The recent attack by Israel on Iran has caused major disruptions in the global shipping industry, particularly in the Gulf region. Lars Barstad, the chief executive of Frontline, the world’s largest publicly listed oil tanker company, has announced that they are refusing new contracts to sail into the Gulf through the crucial waterway of the Strait of Hormuz.
The decision by Frontline is just the beginning of what is expected to be widespread disruption to global shipping patterns following the outbreak of conflict. The concerns are primarily focused on movements through the narrow Strait of Hormuz, which sees about a quarter of global oil supplies and a third of liquefied natural gas production pass through it. It is also a vital conduit for container ships traveling to and from the regional hub at Jebel Ali in Dubai.
Barstad revealed that very few owners, including Frontline, are accepting charters to enter the region at this time.
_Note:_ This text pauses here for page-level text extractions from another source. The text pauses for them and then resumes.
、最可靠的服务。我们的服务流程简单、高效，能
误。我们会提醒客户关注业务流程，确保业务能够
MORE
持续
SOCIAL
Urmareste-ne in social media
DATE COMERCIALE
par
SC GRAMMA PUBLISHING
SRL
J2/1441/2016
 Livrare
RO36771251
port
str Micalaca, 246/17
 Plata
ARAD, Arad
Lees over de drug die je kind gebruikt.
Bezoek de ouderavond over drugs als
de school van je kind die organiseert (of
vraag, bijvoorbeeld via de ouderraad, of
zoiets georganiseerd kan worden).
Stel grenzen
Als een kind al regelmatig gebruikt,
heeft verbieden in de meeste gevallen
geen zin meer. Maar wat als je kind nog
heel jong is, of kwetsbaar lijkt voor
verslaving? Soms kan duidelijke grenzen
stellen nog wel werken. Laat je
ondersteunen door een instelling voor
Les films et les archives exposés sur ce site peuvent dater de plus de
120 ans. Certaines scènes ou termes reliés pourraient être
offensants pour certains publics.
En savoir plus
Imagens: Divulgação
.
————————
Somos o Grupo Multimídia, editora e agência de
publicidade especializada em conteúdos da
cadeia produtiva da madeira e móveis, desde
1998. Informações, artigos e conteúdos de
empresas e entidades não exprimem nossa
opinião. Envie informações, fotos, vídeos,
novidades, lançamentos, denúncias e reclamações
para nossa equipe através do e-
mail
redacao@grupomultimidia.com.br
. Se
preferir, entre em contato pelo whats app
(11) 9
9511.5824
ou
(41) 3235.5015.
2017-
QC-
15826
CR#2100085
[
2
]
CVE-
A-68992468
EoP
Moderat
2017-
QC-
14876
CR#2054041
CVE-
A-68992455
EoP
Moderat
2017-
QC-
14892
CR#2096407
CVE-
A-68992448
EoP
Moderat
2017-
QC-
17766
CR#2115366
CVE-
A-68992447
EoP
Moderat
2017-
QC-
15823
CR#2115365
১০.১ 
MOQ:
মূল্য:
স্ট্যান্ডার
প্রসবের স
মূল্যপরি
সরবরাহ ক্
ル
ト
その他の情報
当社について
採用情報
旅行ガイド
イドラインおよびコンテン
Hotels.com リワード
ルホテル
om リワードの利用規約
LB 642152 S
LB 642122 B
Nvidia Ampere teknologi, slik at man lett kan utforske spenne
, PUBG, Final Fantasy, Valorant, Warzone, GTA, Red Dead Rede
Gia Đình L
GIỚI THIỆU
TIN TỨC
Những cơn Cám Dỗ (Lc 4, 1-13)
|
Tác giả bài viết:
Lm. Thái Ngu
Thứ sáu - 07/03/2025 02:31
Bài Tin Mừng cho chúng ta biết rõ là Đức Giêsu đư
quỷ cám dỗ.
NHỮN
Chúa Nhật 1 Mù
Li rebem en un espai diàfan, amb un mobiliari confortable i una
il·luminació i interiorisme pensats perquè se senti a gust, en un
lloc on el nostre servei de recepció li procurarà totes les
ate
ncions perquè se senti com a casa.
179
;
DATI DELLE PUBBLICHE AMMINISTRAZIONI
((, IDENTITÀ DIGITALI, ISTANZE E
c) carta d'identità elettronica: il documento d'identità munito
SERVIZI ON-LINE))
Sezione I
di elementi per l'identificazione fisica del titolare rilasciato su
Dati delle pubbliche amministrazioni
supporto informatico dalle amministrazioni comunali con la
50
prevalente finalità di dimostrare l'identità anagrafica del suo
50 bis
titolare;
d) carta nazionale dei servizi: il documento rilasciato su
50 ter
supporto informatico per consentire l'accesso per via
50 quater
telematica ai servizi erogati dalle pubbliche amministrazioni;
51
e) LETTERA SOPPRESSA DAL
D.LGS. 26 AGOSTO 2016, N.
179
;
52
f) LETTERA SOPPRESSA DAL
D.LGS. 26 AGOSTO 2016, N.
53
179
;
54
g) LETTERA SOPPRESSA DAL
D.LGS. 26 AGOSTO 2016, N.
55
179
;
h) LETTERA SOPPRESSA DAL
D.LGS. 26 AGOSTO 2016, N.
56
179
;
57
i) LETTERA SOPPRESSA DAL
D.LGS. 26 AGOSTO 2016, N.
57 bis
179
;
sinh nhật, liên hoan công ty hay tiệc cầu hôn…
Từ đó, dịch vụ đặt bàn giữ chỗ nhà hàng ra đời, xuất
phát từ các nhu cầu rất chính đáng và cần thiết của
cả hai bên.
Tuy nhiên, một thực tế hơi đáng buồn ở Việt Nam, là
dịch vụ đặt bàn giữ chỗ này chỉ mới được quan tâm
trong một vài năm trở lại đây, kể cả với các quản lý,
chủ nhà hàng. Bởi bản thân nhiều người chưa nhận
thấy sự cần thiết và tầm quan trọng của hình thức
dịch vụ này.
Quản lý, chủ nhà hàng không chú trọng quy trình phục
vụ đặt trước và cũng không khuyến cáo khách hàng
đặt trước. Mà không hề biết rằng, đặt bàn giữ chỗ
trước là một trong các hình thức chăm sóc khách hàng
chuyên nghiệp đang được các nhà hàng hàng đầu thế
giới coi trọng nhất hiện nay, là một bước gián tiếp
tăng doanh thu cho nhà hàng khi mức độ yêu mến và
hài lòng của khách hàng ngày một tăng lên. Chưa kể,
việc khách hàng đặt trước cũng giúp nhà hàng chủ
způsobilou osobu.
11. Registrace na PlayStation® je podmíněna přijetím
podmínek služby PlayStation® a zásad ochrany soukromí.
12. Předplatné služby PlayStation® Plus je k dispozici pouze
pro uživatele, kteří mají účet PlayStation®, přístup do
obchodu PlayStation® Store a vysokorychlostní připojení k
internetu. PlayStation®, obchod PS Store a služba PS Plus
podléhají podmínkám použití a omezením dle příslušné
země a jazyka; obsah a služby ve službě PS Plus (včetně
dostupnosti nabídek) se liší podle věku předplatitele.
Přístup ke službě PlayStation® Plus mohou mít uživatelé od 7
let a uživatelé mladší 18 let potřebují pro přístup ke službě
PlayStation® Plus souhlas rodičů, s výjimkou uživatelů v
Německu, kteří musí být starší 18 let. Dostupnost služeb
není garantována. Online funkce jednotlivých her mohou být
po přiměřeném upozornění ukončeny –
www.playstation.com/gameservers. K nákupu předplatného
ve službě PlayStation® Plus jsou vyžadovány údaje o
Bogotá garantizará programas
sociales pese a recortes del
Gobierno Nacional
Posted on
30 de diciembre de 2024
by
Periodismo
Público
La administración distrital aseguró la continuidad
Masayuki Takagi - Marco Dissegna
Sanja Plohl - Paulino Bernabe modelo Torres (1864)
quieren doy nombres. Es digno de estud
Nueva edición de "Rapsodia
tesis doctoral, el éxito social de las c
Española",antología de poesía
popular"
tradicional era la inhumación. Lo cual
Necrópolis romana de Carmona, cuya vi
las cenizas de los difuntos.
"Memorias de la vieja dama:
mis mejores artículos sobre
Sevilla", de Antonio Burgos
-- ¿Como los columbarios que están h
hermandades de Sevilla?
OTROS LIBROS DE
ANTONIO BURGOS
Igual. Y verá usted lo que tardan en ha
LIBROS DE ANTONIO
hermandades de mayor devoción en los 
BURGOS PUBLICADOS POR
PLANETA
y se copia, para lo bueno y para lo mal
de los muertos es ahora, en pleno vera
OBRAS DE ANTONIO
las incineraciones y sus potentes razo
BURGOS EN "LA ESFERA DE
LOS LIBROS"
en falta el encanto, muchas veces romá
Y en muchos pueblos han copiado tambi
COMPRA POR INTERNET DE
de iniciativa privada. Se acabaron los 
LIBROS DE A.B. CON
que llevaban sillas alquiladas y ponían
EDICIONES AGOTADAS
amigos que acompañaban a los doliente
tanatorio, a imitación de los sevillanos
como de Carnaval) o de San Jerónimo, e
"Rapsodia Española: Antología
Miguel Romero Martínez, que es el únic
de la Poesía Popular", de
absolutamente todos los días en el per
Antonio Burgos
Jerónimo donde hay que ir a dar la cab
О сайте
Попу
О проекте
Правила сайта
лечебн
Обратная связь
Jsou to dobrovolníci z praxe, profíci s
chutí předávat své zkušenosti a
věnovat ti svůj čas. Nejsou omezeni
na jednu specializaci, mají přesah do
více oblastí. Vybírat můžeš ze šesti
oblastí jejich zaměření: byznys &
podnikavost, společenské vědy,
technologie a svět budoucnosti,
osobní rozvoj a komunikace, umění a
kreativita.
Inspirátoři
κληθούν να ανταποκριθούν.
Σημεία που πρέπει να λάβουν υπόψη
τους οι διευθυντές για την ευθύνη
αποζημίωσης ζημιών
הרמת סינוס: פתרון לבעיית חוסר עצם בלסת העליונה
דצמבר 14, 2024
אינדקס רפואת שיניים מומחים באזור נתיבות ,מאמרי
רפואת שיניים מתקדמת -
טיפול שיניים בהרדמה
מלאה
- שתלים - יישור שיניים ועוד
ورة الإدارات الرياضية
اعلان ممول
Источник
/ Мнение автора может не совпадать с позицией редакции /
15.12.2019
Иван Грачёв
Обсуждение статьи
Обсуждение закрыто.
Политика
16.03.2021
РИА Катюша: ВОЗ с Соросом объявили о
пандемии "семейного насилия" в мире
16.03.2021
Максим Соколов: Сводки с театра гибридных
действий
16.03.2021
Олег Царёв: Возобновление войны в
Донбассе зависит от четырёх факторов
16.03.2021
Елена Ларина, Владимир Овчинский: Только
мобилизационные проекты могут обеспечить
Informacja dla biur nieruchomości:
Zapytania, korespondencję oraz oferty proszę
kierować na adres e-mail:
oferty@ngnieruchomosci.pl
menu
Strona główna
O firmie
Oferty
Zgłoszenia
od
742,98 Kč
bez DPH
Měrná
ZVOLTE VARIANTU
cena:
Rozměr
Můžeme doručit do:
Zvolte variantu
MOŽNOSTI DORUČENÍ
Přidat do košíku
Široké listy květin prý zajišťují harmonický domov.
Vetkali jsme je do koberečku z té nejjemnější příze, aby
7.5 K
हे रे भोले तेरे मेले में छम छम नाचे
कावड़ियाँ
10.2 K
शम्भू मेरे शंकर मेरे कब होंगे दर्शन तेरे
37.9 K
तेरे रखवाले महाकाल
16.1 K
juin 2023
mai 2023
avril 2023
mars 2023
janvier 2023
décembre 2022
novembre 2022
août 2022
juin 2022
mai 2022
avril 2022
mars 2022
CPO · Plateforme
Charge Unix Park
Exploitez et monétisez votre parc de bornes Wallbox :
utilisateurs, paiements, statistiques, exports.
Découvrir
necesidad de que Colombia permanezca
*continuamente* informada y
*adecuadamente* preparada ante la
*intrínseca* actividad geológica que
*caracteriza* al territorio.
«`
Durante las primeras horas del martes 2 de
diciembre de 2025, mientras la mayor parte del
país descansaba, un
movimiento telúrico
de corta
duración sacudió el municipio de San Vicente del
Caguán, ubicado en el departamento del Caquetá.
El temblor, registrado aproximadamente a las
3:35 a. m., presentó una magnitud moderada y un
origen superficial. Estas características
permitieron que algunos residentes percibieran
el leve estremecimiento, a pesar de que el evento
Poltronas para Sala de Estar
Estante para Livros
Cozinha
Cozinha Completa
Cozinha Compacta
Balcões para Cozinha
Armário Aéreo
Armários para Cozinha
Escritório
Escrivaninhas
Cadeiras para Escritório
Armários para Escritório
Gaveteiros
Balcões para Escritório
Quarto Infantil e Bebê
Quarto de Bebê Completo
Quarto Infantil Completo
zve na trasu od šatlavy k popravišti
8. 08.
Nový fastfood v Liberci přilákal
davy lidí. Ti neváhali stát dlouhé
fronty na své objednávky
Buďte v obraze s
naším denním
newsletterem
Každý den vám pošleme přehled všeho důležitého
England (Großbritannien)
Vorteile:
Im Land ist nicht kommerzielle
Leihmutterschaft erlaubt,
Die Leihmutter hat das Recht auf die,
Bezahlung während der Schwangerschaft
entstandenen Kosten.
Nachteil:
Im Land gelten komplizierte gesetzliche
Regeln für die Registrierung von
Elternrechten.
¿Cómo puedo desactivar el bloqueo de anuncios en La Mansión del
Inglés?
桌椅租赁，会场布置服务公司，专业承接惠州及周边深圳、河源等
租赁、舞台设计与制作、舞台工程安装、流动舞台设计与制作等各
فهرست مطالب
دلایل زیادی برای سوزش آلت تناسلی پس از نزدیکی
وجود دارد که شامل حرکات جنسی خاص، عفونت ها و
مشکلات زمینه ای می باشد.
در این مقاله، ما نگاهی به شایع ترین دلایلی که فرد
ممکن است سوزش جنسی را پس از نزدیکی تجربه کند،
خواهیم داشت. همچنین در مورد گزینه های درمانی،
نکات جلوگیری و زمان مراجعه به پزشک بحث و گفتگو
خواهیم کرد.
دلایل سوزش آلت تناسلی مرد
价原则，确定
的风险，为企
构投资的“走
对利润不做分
He emphasized that they are not contracting to go into the Gulf, highlighting the current uncertainty and risks associated with the area.
While some maritime security experts agree with shipowners’ reluctance to use the vulnerable waterway, Barstad mentioned that Frontline has multiple vessels already in the Gulf that will sail out through Hormuz with tightened security measures and in convoys with international naval escorts. However, he acknowledged that trade is likely to become more inefficient and costly as security concerns continue to rise.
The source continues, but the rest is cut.